Wooden Mask is counterpointed by an elegiac longing instead of psychedelia. The music is sedate and deliberate — music to meander down a misty valley on a longboat to. Storm hits 6 on the Beaufort scale, but falls just short of the catharsis you might hope for.
Pirouette is lyrically the strongest, in the classic, “I may be dancing, but I’m actually very sad” mould.
One or two songs sound like instruments tuning, but these serve to preface the album’s most impressive musical moments. Wooden Mask is compelling, glacial and evocative, but lacking any explosive release.
Elias Krantz — Lifelines
Elias Krantz’s new album Lifelines is held together by driving rhythms; without them the album’s two tracks, Patchwork and On Time, would, simply put, fall apart. Krantz’s decision to congeal the music into just two entities is brave, even admirable.
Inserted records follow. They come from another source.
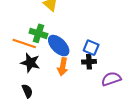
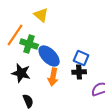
orange line: (24, 43) -> (15, 35), moved, turned -75
black semicircle: (27, 91) -> (28, 101), moved

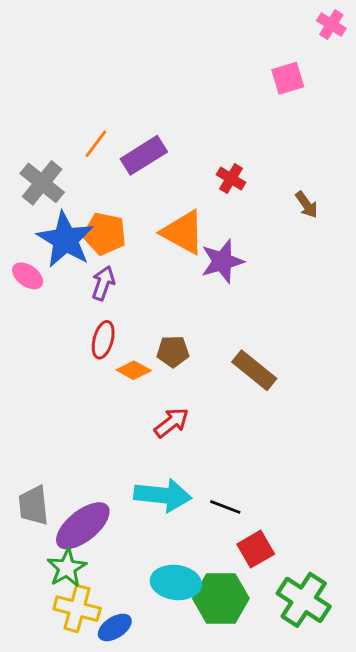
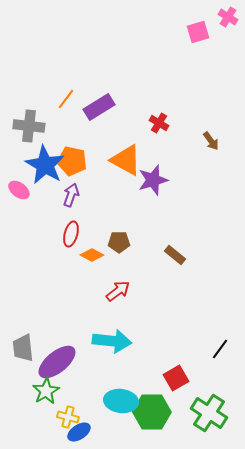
pink square: (288, 78) -> (198, 32), moved
gray cross: (42, 183) -> (29, 126), turned -32
brown rectangle: (254, 370) -> (175, 255), size x0.7
black line: (225, 507) -> (220, 349), moved, turned -75
yellow cross: (77, 609) -> (68, 417), moved, size x0.7

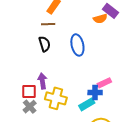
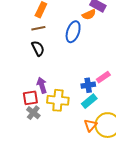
blue ellipse: (77, 45) -> (73, 32), moved, turned 40
blue cross: (95, 93) -> (88, 85), moved

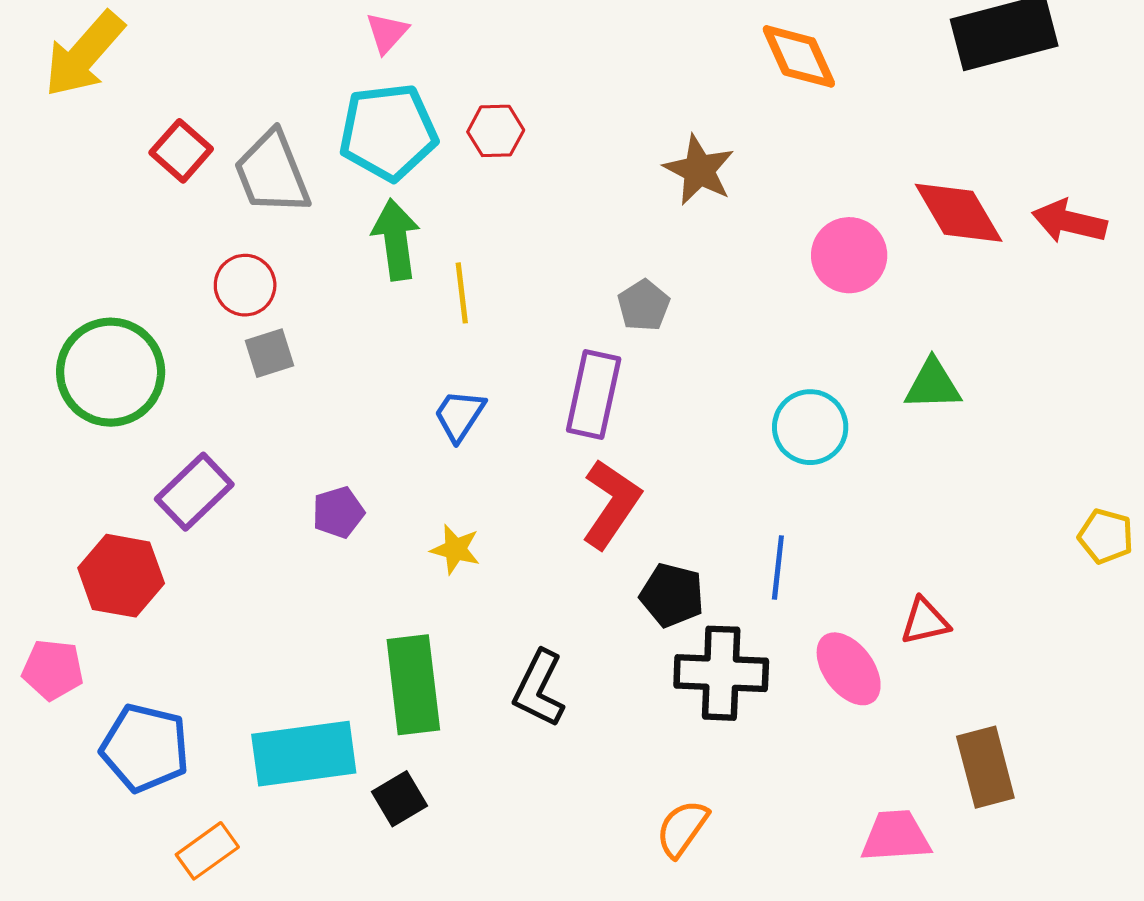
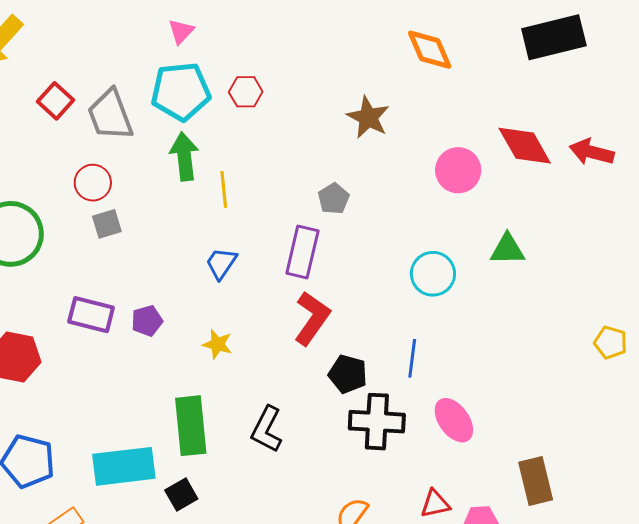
purple rectangle: (194, 492) -> (91, 315), moved, turned 57
red triangle: (925, 621) -> (435, 504), moved

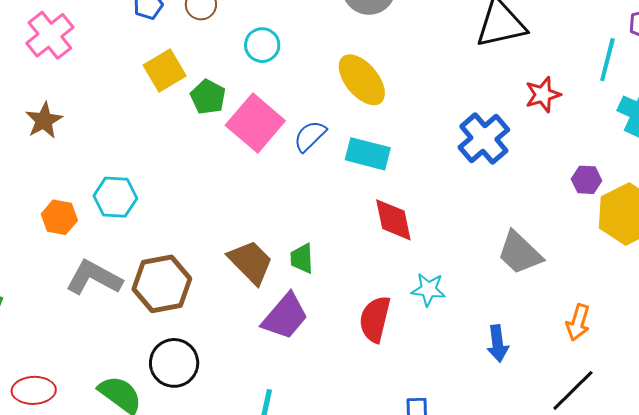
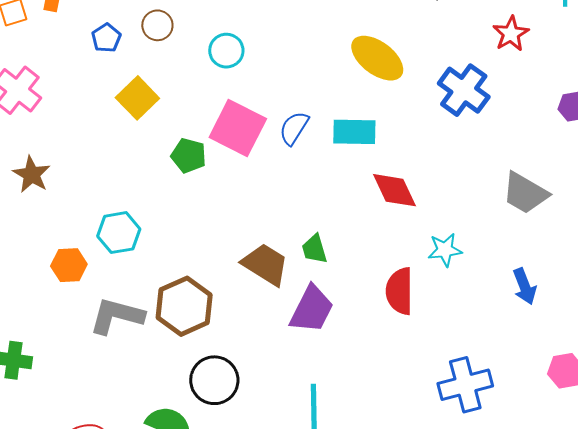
yellow ellipse: (362, 80) -> (377, 58), moved
green pentagon: (208, 97) -> (189, 155), moved

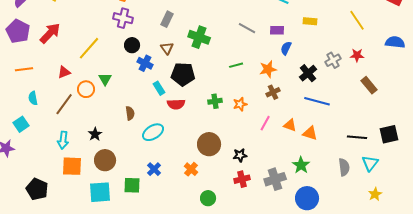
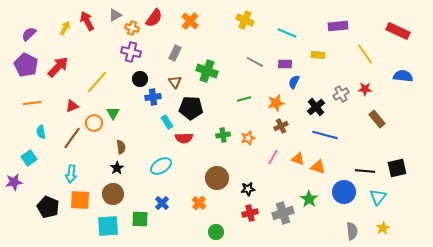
blue cross: (145, 63) -> (153, 97), turned -35
brown semicircle: (130, 113) -> (121, 147), moved
black star: (95, 134) -> (117, 168), moved
gray semicircle: (344, 167) -> (352, 231), moved
black pentagon: (37, 189) -> (48, 207), moved
blue circle: (307, 198) -> (344, 192), moved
He wages a valiant war against the current era of shortened attention spans limiting the imagination.
However, his effort to engage our full concentration in one lengthy experience falls flat.
There are complex, exuberant segments that give way with some grace to more minimalistic melodies, but these changes in intricacy simply serve to throw the listener off balance.
Just as your attention is absorbed by one section and you find yourself imagining scenarios that fit the soundscape, than it undergoes a dramatic shift.
The use of retro technology, such as analogue synthesizers and various tape recorders lend a sense of timelessness, but while the elements of the album’s production are a triumph, the overall changes in fullness mar what could have been a truly engaging creation.